Offer to go on little trips to the store or barber shop, the cleaners or movies with them. Observe for yourself their driving skills to note if anything is different. Is either parent driving in a manner that could cause an accident or put them in harms way?

If you notice a difference in driving ability, you should then call a family meeting to discuss your findings. This may be more difficult for some since your family may be spread out across the country. However, you could do a conference call or an online discussion.

Siblings who live near the parents should do their own evaluation and then regroup to compare findings. If you find that one of your parents is just too dangerous on the road, you need to develop a plan on how to address the situation. Every family is different so what may work for one, may not work for another. You need to develop your own plan on what works best for your situation.

The most important thing to remember is to be as gentle and caring as possible. Be prepared to offer your observations without sounding accusatory. Remember, you're taking away their freedom so it won't be easy. Expect them to be angry and rebellious but don't hold it against them. Put yourself in their shoes. Let them know you're doing this because you love them, want them to be safe and are prepared to help them in any way you can.

You must have a plan in place for who will handle all their errands, doctor appointments, and visits to their friends. It can become extremely time-intensive to become a chauffeur every day amidst your own busy lifestyle. However, someone has to become the designated schedule organizer where all siblings, grandchildren, other relatives and friends, can work as a team to take turns with grocery shopping and doctor visits. Perhaps even incorporate some of their errands into your own schedule so you don't have to do those errands twice.

Taking away a parent's driving privileges is a difficult thing to do so keep in mind that you may not succeed. The last thing any aging parent wants to do in their golden years is depend on you or anyone else for help, especially if he or she has always been independent. So before you share your concerns with your parents, have a plan in place that will be easy and simple to follow, one that won't interfere with their normal routine too much.

With my parents, it was a family endeavor. Siblings, adult grandchildren, sisters and brothers all pitched in. Some did errands, some cooked meals or brought meals to them, others helped manage their bills and payments so nothing lapsed, and some simply visited since they were housebound most of the time. Some of the younger grandchildren might even show them how to use email and Skype to stay connected.

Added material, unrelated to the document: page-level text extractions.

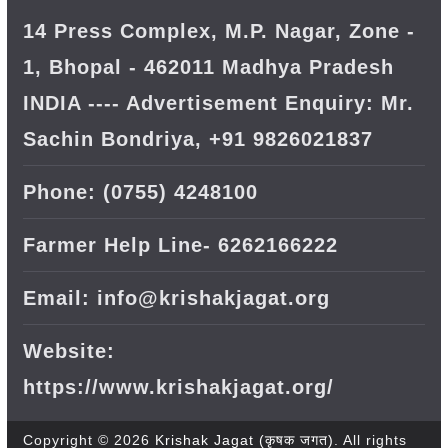
14 Press Complex, M.P. Nagar, Zone -
1, Bhopal - 462011 Madhya Pradesh
INDIA ---- Advertisement Enquiry: Mr.
Sachin Bondriya, +91 9826021837
Phone: (0755) 4248100
Farmer Help Line- 6262166222
Email: info@krishakjagat.org
Website:
https://www.krishakjagat.org/
Copyright © 2026
Krishak Jagat (कृषक जगत)
. All rights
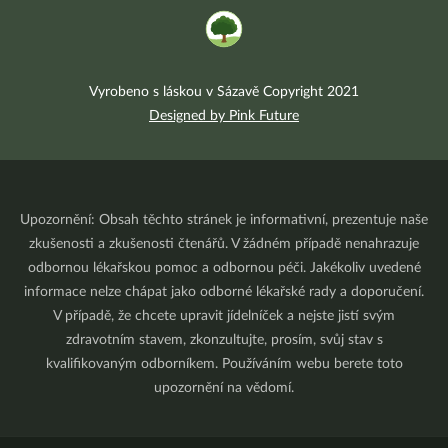
Vyrobeno s láskou v Sázavě Copyright 2021
Designed by Pink Future
Upozornění: Obsah těchto stránek je informativní, prezentuje naše
zkušenosti a zkušenosti čtenářů. V žádném případě nenahrazuje
odbornou lékařskou pomoc a odbornou péči. Jakékoliv uvedené
informace nelze chápat jako odborné lékařské rady a doporučení.
V případě, že chcete upravit jídelníček a nejste jistí svým
zdravotním stavem, zkonzultujte, prosím, svůj stav s
kvalifikovaným odborníkem. Používáním webu berete toto
upozornění na vědomí.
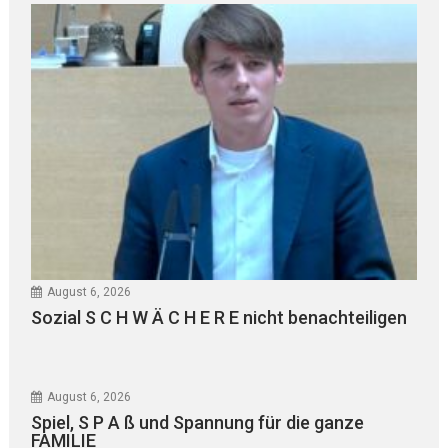
August 6, 2026
Sozial S C H W Ä C H E R E nicht benachteiligen
August 6, 2026
Spiel, S P A ß und Spannung für die ganze
FAMILIE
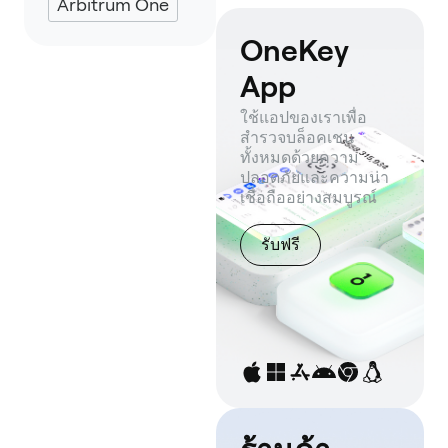
Arbitrum One
OneKey
App
ใช้แอปของเราเพื่อ
สำรวจบล็อคเชน
ทั้งหมดด้วยความ
ปลอดภัยและความน่า
เชื่อถืออย่างสมบูรณ์
รับฟรี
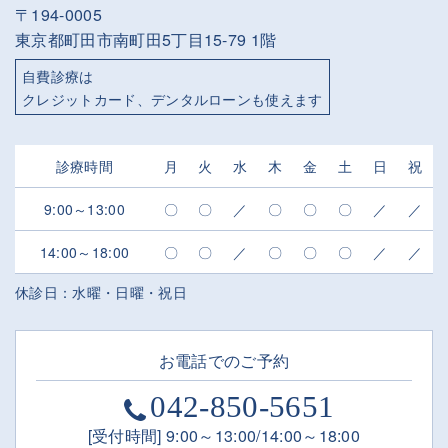
〒194-0005
東京都町田市南町田5丁目15-79 1階
自費診療は
クレジットカード、デンタルローンも使えます
診療時間
月
火
水
木
金
土
日
祝
9:00～13:00
〇
〇
／
〇
〇
〇
／
／
14:00～18:00
〇
〇
／
〇
〇
〇
／
／
休診日：水曜・日曜・祝日
お電話でのご予約
042-850-5651
[受付時間] 9:00～13:00/14:00～18:00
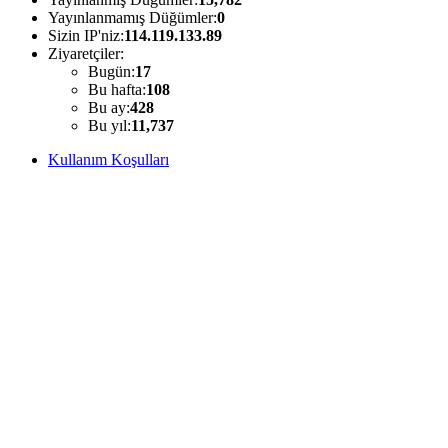
Yayınlanmamış Düğümler:
0
Sizin IP'niz:
114.119.133.89
Ziyaretçiler:
Bugün:
17
Bu hafta:
108
Bu ay:
428
Bu yıl:
11,737
Kullanım Koşulları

Be sure to contact family and friends to encourage consistent visits to help prevent your parents from getting lonely or depressed, a leading cause of suicide among the elderly. Arrange times for them to get out and visit others as well, perhaps every Saturday or Sunday for a few hours. Keep in mind, as parents get old, many of their friends have passed on, so finding other ways to keep them engaged mentally and physically can be daunting.

There are many very active senior centers and organizations in every community that offer activities, age-appropriate events and games, as well as shuttle services to and from activities and doctor appointments. Some call this adult day care. Google 'senior community centers' in the town in which they live to find out what services are offered. Keeping your parents as mobile as possible is not only the healthiest choice for them, it's also healthy for your peace of mind.

I recently learned of a national organization called Visiting Angels, that offers in-home care such as meals, housekeeping, health and/or hygiene care, and errands. They offer very flexible schedules, as well, which could easily accommodate your busy work and family schedule, and lightening your load.

It's our responsibility to ensure that safe driving habits are practiced not only by our children, but by our aging parents as well. Take good care of them, and treat them with the same dignity and respect that you would want for yourself when you're their age. It's never as far away as we think.